Las limitaciones de este pensamiento, basado exclusivamente en civilizaciones, puede resultar tan peligroso para los programas de «diálogo entre civilizaciones» (tan en boga en estos días) como para las teorías del choque de civilizaciones. La noble y elevada búsqueda de amistad entre gentes, vista como amistad entre civilizaciones, reduce de inmediato a una sola las diversas dimensiones del ser humano y amordaza la variedad de implicaciones que han generado un campo para la interacción transfronteriza a lo largo de varios siglos; incluyendo las artes, la literatura, ciencia, matemáticas, juegos, comercio, política y otras áreas compartidas de interés humano. Las buenas intenciones de conseguir una paz global pueden tener consecuencias contraproducentes cuando dichas intenciones están basadas en un entendimiento ilusorio del mundo y del ser humano.

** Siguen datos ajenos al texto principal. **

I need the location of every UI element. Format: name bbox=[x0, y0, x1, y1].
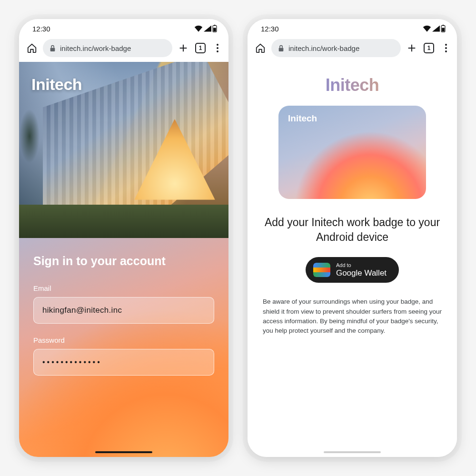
new-tab-icon[interactable] bbox=[406, 42, 418, 54]
url-text: initech.inc/work-badge bbox=[60, 44, 131, 52]
page-content: Initech Initech Add your Initech work ba… bbox=[248, 62, 457, 457]
lock-icon bbox=[278, 45, 285, 52]
card-brand: Initech bbox=[288, 113, 317, 124]
wifi-icon bbox=[423, 25, 431, 32]
home-icon[interactable] bbox=[254, 42, 267, 54]
signal-icon bbox=[204, 25, 211, 32]
page-content: Initech Sign in to your account Email Pa… bbox=[19, 62, 228, 457]
wifi-icon bbox=[194, 25, 203, 32]
tab-count: 1 bbox=[424, 43, 434, 53]
svg-rect-7 bbox=[279, 48, 284, 51]
tabs-button[interactable]: 1 bbox=[423, 42, 435, 54]
browser-toolbar: initech.inc/work-badge 1 bbox=[248, 35, 457, 62]
svg-rect-5 bbox=[442, 25, 444, 26]
disclaimer-text: Be aware of your surroundings when using… bbox=[261, 297, 444, 336]
clock: 12:30 bbox=[32, 25, 50, 33]
clock: 12:30 bbox=[261, 25, 279, 33]
signal-icon bbox=[432, 25, 440, 32]
battery-icon bbox=[441, 25, 446, 32]
svg-rect-2 bbox=[213, 28, 216, 31]
wallet-line1: Add to bbox=[336, 262, 387, 268]
address-bar[interactable]: initech.inc/work-badge bbox=[271, 39, 401, 57]
more-menu-icon[interactable] bbox=[211, 42, 224, 54]
home-indicator[interactable] bbox=[95, 451, 152, 453]
tab-count: 1 bbox=[195, 43, 206, 53]
browser-toolbar: initech.inc/work-badge 1 bbox=[19, 35, 228, 62]
svg-rect-3 bbox=[50, 48, 55, 51]
add-to-wallet-button[interactable]: Add to Google Wallet bbox=[306, 257, 399, 283]
more-menu-icon[interactable] bbox=[440, 42, 452, 54]
password-field[interactable] bbox=[33, 349, 214, 376]
home-icon[interactable] bbox=[26, 42, 38, 54]
phone-signin: 12:30 initech.inc/work-badge 1 bbox=[19, 19, 228, 457]
new-tab-icon[interactable] bbox=[177, 42, 189, 54]
address-bar[interactable]: initech.inc/work-badge bbox=[43, 39, 172, 57]
home-indicator[interactable] bbox=[324, 451, 381, 453]
brand-logo: Initech bbox=[31, 75, 82, 94]
lock-icon bbox=[50, 45, 56, 52]
signin-form: Sign in to your account Email Password bbox=[19, 238, 228, 457]
tabs-button[interactable]: 1 bbox=[194, 42, 207, 54]
status-bar: 12:30 bbox=[19, 19, 228, 35]
svg-rect-1 bbox=[214, 25, 215, 26]
battery-icon bbox=[212, 25, 217, 32]
svg-rect-6 bbox=[442, 28, 445, 31]
google-wallet-icon bbox=[313, 263, 330, 277]
badge-card: Initech bbox=[278, 106, 426, 199]
hero-image: Initech bbox=[19, 62, 228, 238]
wallet-line2: Google Wallet bbox=[336, 268, 387, 278]
phone-badge: 12:30 initech.inc/work-badge 1 Initech bbox=[248, 19, 457, 457]
email-field[interactable] bbox=[33, 297, 214, 324]
password-label: Password bbox=[33, 336, 214, 344]
brand-logo: Initech bbox=[261, 75, 444, 95]
email-label: Email bbox=[33, 284, 214, 292]
form-title: Sign in to your account bbox=[33, 254, 214, 268]
headline: Add your Initech work badge to your Andr… bbox=[264, 215, 441, 245]
status-bar: 12:30 bbox=[248, 19, 457, 35]
url-text: initech.inc/work-badge bbox=[288, 44, 359, 52]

La creciente dependencia de una clasificación de los pueblos del mundo basada en la religión también contribuye a que la respuesta occidental al terrorismo global y al conflicto sea especialmente torpe. El respeto por los «otros pueblos» se muestra alabando sus escrituras religiosas más que destacando los muy diversos logros y consecuciones tanto en los campos no religiosos como en los religiosos de gente muy diferente en un mundo globalmente interactivo. En contraste con el llamado «terrorismo islámico», en el confuso vocabulario de la política global contemporánea, la fuerza intelectual de la política occidental parece dirigirse de manera sustancial a tratar de definir o redefinir el Islam.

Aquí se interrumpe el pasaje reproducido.